But how did the modern human face evolve to look the way it does? Eight of the top experts on the evolution of the human face, including Arizona State University’s William Kimbel, collaborated on an article published this week in the journal Nature Ecology and Evolution to tell this 4 million-year-old story. Kimbel is the director of the Institute of Human Origins and Virginia M. Ullman Professor of Natural History and the Environment in the School of Human Evolution and Social Change.
After our ancestors stood on two legs and began to walk upright, at least 4.5 million years ago, the skeletal framework of a bipedal creature was pretty well formed. Limbs and digits became longer or shorter, but the functional architecture of bipedal locomotion had developed.
But the skull and teeth provide a rich library of changes that we can track over time, describing the history of evolution of our species. Prime factors in the changing structure of the face include a growing brain and adaptations to respiratory and energy demands. But most importantly, changes in the jaw, teeth and face responded to shifts in diet and feeding behavior. We are, or we evolved to be, what we eat — literally!

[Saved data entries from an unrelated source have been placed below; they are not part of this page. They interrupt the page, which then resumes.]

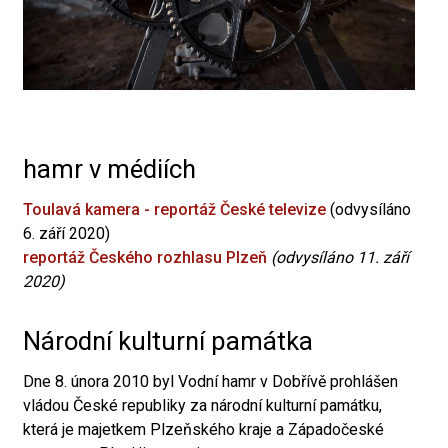
hamr v médiích
Toulavá kamera - reportáž České televize
(odvysíláno
6. září 2020)
reportáž Českého rozhlasu Plzeň
(odvysíláno 11. září
2020)
Národní kulturní památka
Dne 8. února 2010 byl Vodní hamr v Dobřívě prohlášen
vládou České republiky za národní kulturní památku,
která je majetkem Plzeňského kraje a Západočeské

Diet has played a large role in explaining evolutionary changes in facial shape. The earliest human ancestors ate tough plant foods that required large jaw muscles and cheek teeth to break down, and their faces were correspondingly broad and deep, with massive muscle attachment areas.
As the environment changed to drier, less wooded conditions, especially in the last 2 million years, early Homo species began to routinely use tools to break down foods or cut meat. The jaws and teeth changed to meet a less demanding food source, and the face became more delicate, with a flatter countenance.
Changes in the human face may not be due only to purely mechanical factors. The human face, after all, plays an important role in social interaction, emotion and communication. Some of these changes may be driven, in part, by social context. Our ancestors were challenged by the environment and increasingly impacted by culture and social factors. Over time, the ability to form diverse facial expressions likely enhanced nonverbal communication.
Large, protruding brow ridges are typical of some extinct species of our own genus, Homo, like Homo erectus and the Neanderthals. What function did these structures play in adaptive changes in the face? The African great apes also have strong brow ridges, which researchers suggest help to communicate dominance or aggression. It is probably safe to conclude that similar social functions influenced the facial form of our ancestors and extinct relatives. Along with large, sharp canine teeth, large brow ridges were lost along the evolutionary road to our own species, perhaps as we evolved to become less aggressive and more cooperative in social contexts.
“We are a product of our past,” Kimbel said. “Understanding the process by which we became human entitles us to look at our own anatomy with wonder and to ask what different parts of our anatomy tell us about the historical pathway to modernity.”